Aliansi Masyarakat Desa Geresa dan Laroue (GELAR) Bersatu kembali melakukan aksi penolakan tambang batu gamping, aksi unjuk rasa berlangsung di depan kantor Dinas Pemberdayaan Masyarakat, Desa Pemberdayaan Perempuan dan Perlindungan Anak (DPMDP3A) kemudian dilanjutkan ke kantor Bupati kabupaten Morowali. (20/5/24)
Aksi penolakan tambang batu gamping yang dilakukan saat ini mendapat dukungan dari berbagai pihak, salah satunya sikap tegas dari ketua umum IPPMIM- MAKASSAR, serius menolak tambang.
“Afdhal Shaputra atau Reza menyatakan bahwa Aksi yang di lakukan Masyarakat Laroue merupakan yang ke dua kalinya dengan isu yang sama yaitu mencabut 6 WIUP yang berada di Desa Geresa dan Laroue, seharusnya pada saat aksi yang pertama, kami lakukan bersama masyarakat Desa Geresa dan Laroue telah mendapatkan kejelasan dari pemda sesuai dengan tuntutan dan alasan penolakan masyarakat yang tidak ingin kehilangan lahan bertani”
Kurangnya keberpihakan pemerintah kepada masyarakat dalam mempertahankan tanah, yang sejak lama digunakan untuk bertani membuat masyarakat kita semakin kesulitan untuk mempertahan tanah mereka, ucapnya.
Ia juga menambahkan, Jika pemerintah kita berpikir panjang dengan tujuan mereka menghhadirkan investasi ini justru akan mengancam keberlangsungan hidup masyarakat di dua Desa apalagi masyarakat yang setiap harinya beraktivitas sebagai petani dan nelayan merekalah paling pertama merasakan dampak dari aktivitas batu gamping nantinya, jadi pemerintah harus pikirkan hal ini lebih jauh, sebab yang paling utama adalah bagaimana masyarakat kita bisa hidup dengan aman bukan terusik dengan hadirnya investasi.
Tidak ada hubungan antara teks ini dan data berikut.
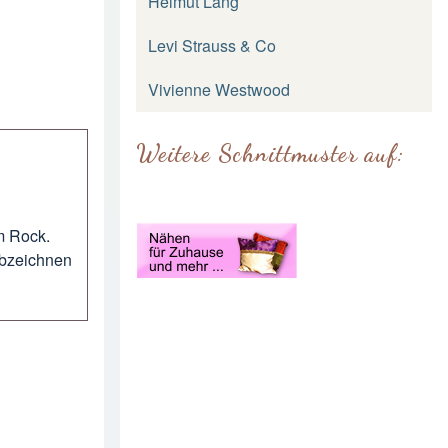
Helmut Lang
Levi Strauss & Co
Vivienne Westwood
Weitere Schnittmuster auf:
m Rock.
bzeichnen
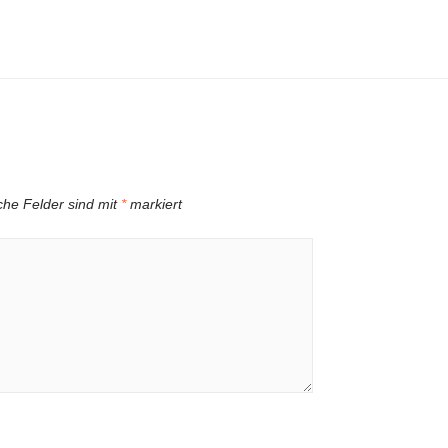
iche Felder sind mit
*
markiert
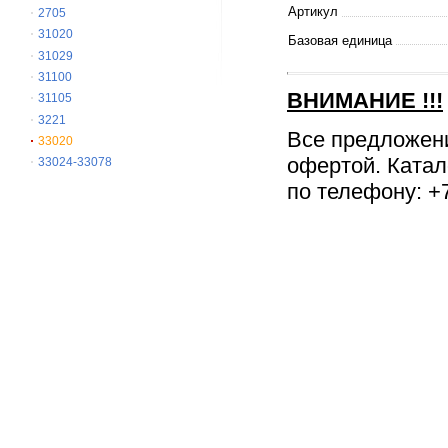
Артикул
2705
31020
Базовая единица
31029
31100
ВНИМАНИЕ
!!!
31105
3221
Все предложен
33020
офертой. Катал
33024-33078
по телефону: +7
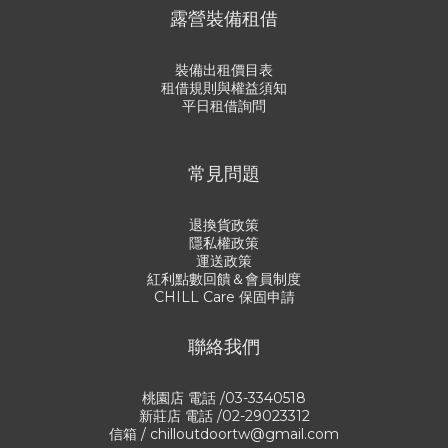
露營裝備租借
裝備出租價目表
租借規則與權益須知
平日租借詢問
常見問題
退換貨政策
隱私權政策
運送政策
紅利點數回饋＆會員制度
CHILL Care 保固申請
聯絡我們
桃園店 電話 /03-3340518
新莊店 電話 /02-29023312
信箱 / chilloutdoortw@gmail.com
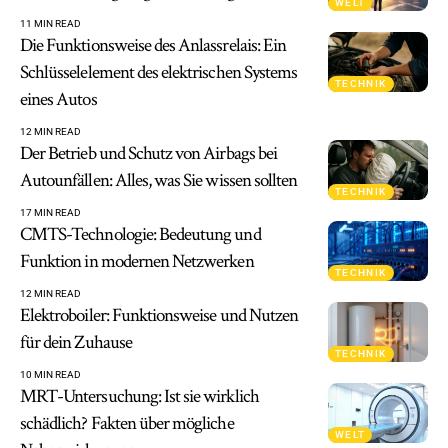
WELT
11 MIN READ
Die Funktionsweise des Anlassrelais: Ein
Schlüsselelement des elektrischen Systems
TECHNIK
eines Autos
12 MIN READ
Der Betrieb und Schutz von Airbags bei
Autounfällen: Alles, was Sie wissen sollten
TECHNIK
17 MIN READ
CMTS-Technologie: Bedeutung und
Funktion in modernen Netzwerken
TECHNIK
12 MIN READ
Elektroboiler: Funktionsweise und Nutzen
für dein Zuhause
TECHNIK
10 MIN READ
MRT-Untersuchung: Ist sie wirklich
schädlich? Fakten über mögliche
WELT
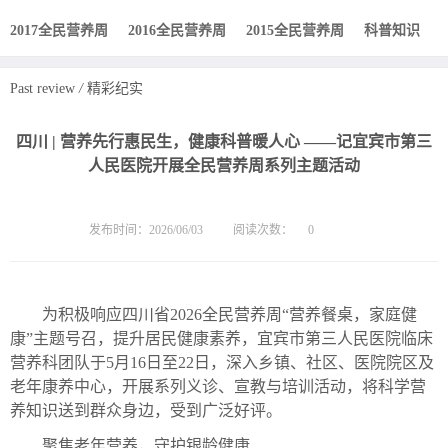
2017全民营养周
2016全民营养周
2015全民营养周
科普知识
Past review
/
精彩纪实
四川 | 营养先行惠民生，健康科普暖人心 ——记宜宾市第三
人民医院开展全民营养周系列主题活动
发布时间：2026/06/03
阅读次数：
0
为积极响应四川省2026全民营养周“营养餐桌，家庭健
康”主题号召，提升居民健康素养，宜宾市第三人民医院临床
营养科团队于5月1
6
日至22日，深入乡镇、社区、医院
院区及
老年康养中心，开展系列义诊、宣教与培训活动，将科学营
养知识送到群众身边，受到广泛好评。
聚焦老年营养，守护银龄健康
Melihat keresahan masyarakat di dua Desa tersebut maka kami menyampaikan kepada pemerintah provinsi Sulawesi Tengah, pemerintah Daerah, hingga Pemerintah Kecamatan dan Desa harus serius melakukan penolakan dan pencabutan WIUP batu gamping ini tanpa syarat apapun, karena ini adalah langkah yang harus kita lakukan untuk menyelamatkan masyarakat dari ancaman nyata akan kehilangan mata pencaharian.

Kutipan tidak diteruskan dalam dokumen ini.